## 2.13Remarks and exercises

### 2.13.1 Unknown phase

Consider the usual quantum interference circuit:

Suppose you can control the input of the circuit and measure the output, but you do not know the phase shift \varphi introduced by the phase gate. You prepare input |0\rangle and register output |1\rangle. What can you say about \varphi?

Now you are promised that \varphi is either 0 or \pi. You can run the circuit only once to find out which of the two phases was chosen. Can you do that?

### 2.13.2 One of the many cross-product identities

Derive the identity (\vec{a}\cdot\vec{\sigma})(\vec{b}\cdot\vec{\sigma}) = (\vec{a}\cdot\vec{b})\mathbf{1}+ i(\vec{a}\times \vec{b})\cdot \vec{\sigma}.

(Hint: all you need here are the Pauli matrices’ commutation and anti-commutation relations, but it is instructive to derive the identity using the component notation, and below we give a sketch of how such a derivation would go.)

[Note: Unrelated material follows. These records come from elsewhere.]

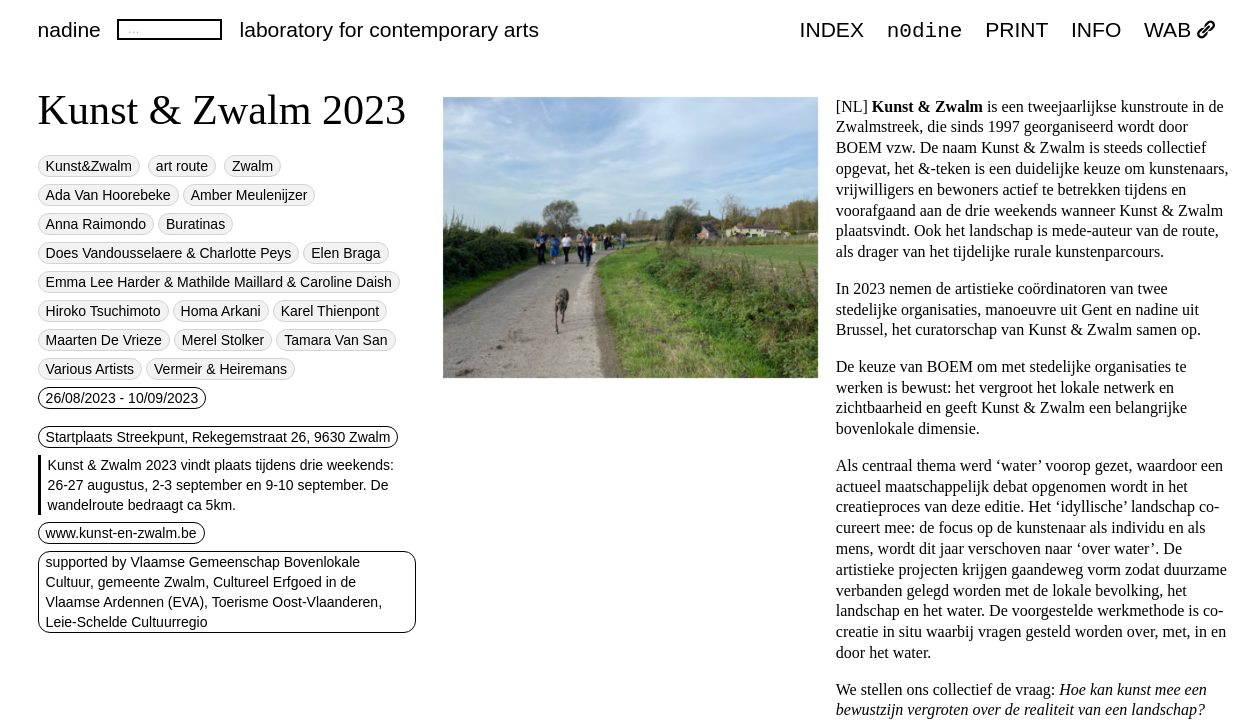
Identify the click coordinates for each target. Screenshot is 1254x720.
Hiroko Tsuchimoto (103, 311)
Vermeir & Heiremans (220, 369)
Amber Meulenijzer (249, 195)
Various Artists (90, 369)
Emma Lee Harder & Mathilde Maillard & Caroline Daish (219, 282)
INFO (1096, 30)
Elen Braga (345, 253)
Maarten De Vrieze (104, 340)
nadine (69, 29)
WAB (1180, 30)
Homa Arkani (221, 311)
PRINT (1016, 30)
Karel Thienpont (330, 311)
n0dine (925, 29)
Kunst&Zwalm (89, 166)
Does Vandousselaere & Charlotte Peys (169, 253)
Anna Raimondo (96, 224)
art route (182, 166)
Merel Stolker (223, 340)
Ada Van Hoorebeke (108, 195)
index (832, 30)
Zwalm (252, 166)
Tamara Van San (335, 340)
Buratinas (195, 224)
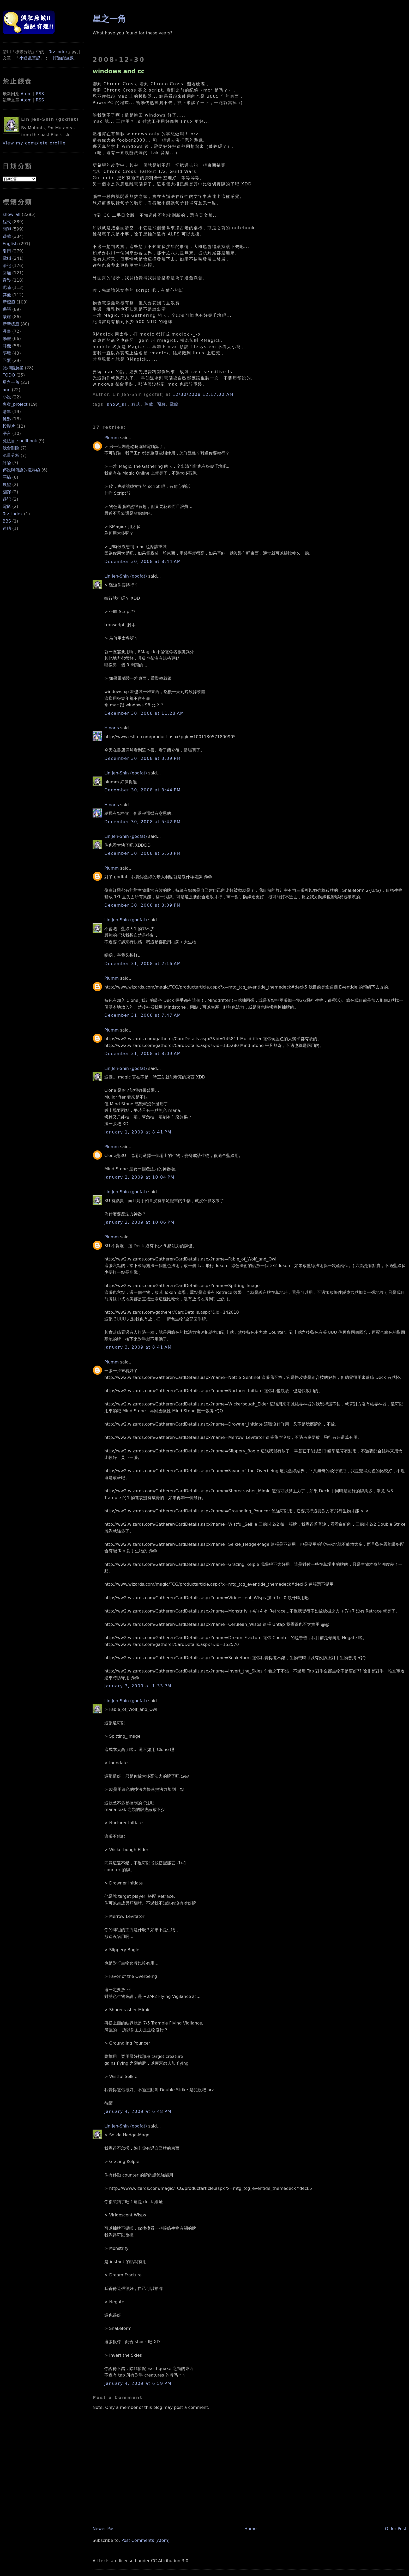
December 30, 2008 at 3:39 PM (142, 758)
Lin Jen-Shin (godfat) (125, 576)
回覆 (7, 360)
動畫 (7, 338)
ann (6, 389)
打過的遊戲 (63, 58)
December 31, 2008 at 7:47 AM (142, 1015)
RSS (40, 93)
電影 (7, 506)
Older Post (395, 2528)
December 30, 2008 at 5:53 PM (142, 853)
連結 (7, 528)
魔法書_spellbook (20, 440)
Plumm (111, 437)
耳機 (7, 345)
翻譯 (7, 491)
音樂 (7, 280)
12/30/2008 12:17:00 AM (202, 394)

First, notice that the products of Pauli matrices can be written succinctly as \sigma_{i}\sigma_{j} = \delta _{ij}\mathbf{1}+ i\varepsilon_{ijk}\,\sigma _{k}, where \delta_{ij} is the Kronecker delta and \varepsilon_{ijk} is the Levi-Civita symbol: \varepsilon_{ijk} = \begin{cases} +1 & {\text{if }}(i,j,k){\text{ is }}(1,2,3)\text{, }(2,3,1){\text{, or }}(3,1,2) \\-1 & {\text{if }}(i,j,k){\text{ is }}(3,2,1)\text{, }(1,3,2){\text{, or }}(2,1,3) \\\;\;\;0 & {\text{if }}i=j,{\text{ or }}j=k,{\text{ or }}k=i \end{cases} That is, \varepsilon _{ijk} is 1 if (i, j, k) is an even permutation of (1, 2, 3), it is -1 if it is an odd permutation, and it is 0 if any index is repeated. The Levi-Civita symbol is anti-symmetric, meaning when any two indices are changed, its sign alternates. Then recall that the scalar (dot) product and vector (cross) product of two Euclidean vectors \vec{a} and \vec{b} can be written, in terms of the components, as \begin{aligned} \vec{a}\cdot\vec{b} &= \sum_{i=1}^3 a_i b_i \\(\vec{a}\times\vec{b})_i &= \sum_{j,k=1}^3 \varepsilon_{ijk}a_jb_k. \end{aligned} The rest is rather straightforward: (\vec{a}\cdot\vec{\sigma})(\vec{b}\cdot\vec{\sigma}) = \sum_{ij}a_i b_j\sigma_i\sigma_j = \ldots.